Cuban Immigration & Getting Back on The Ship
Walking back in the terminal building you can now change your money back into whichever currency you prefer (out of the major currencies of course), and there is no tax for turning CUCs back in. Once again this area was quick. After this you go back through security, and then back to passport control where they stamp your passport once again. This whole process was very simple.
Back on Empress
Like that, our time in Cuba (well, at least standing on land in Cuba), was over. We enjoyed sail-away, and have a short video here, but then we had to run in as it started to rain. Better during sail-away than while we were touring.
At this point Larissa and I really needed to relax and shower. After this we headed up to the Windjammer to have an oddly-timed meal which ended up being the first of two dinners. There were roughly five types of hummus, which was awesome, along with corn-chowder, balsamic glazed, veggies, a Cuban vegetable stew, and a number of meats.
For dinner number two we headed to the main dining room and I had some more vegetarian Indian food, which was good, though not as good as last night. I'm now writing this while having a post-dinner drink or seven in the Schooner Bar. I'm quite tired but we I have a feeling it's going to be a late night based on the crowd and our schedules.

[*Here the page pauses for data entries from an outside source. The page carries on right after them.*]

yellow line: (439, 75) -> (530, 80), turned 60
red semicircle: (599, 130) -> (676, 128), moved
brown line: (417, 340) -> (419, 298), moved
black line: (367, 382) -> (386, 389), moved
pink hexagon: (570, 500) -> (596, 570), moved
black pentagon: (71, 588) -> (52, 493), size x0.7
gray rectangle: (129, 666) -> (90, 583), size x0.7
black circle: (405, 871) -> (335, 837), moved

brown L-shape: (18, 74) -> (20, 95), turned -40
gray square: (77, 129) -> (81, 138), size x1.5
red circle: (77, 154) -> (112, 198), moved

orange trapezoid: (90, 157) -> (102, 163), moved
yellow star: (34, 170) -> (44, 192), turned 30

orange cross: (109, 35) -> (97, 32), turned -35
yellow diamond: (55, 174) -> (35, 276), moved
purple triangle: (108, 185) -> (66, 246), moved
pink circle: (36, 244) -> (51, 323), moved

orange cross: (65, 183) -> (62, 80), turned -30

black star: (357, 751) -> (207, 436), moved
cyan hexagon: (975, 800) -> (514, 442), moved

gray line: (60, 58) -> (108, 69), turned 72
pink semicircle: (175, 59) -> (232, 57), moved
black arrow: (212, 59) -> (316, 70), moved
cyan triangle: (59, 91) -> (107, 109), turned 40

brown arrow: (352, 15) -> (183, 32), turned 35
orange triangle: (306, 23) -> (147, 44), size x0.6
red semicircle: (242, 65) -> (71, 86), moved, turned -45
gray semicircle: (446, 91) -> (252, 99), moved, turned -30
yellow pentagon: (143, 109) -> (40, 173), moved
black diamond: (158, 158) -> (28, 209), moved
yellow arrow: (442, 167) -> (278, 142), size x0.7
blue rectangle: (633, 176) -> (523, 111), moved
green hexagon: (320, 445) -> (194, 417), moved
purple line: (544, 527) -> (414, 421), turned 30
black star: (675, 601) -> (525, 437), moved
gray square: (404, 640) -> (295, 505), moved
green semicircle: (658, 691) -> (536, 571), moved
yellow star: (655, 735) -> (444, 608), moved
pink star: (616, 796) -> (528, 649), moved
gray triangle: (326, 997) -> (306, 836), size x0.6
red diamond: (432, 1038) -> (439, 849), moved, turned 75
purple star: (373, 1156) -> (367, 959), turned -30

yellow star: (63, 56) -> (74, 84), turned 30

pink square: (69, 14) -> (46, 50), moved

Cozumel has started to feel like a second home to us, so we don't really have plans but are happy to be going. We're scheduled to arrive at 1:00pm, though we're also setting our clocks behind tonight, which makes the odds of a late night all the greater. This late night will make Coz, a great coffee shop in Parque Benito Juarez, all the more delicious.
- Guests walked right onto the ship with liquor from Cuba. I suspect that they'd need to run x-ray to properly find/hold liquor, and because the Cuba government did this right before getting on this ship they didn't want to impost on guests again.
- The process associated with Cuba travel (immigration, currency exchange, etc) was far less burdensome than I'd have guessed.
- There was more construction in Havana than I'd have guessed. Some sponsored by the EU or other governing bodies, others part of Cuban preservation and historic groups or government divisions.
- There are no shortage of cabs or classic cars to get anywhere. Booking ahead is nice, but don't feel you're out of luck if you don't.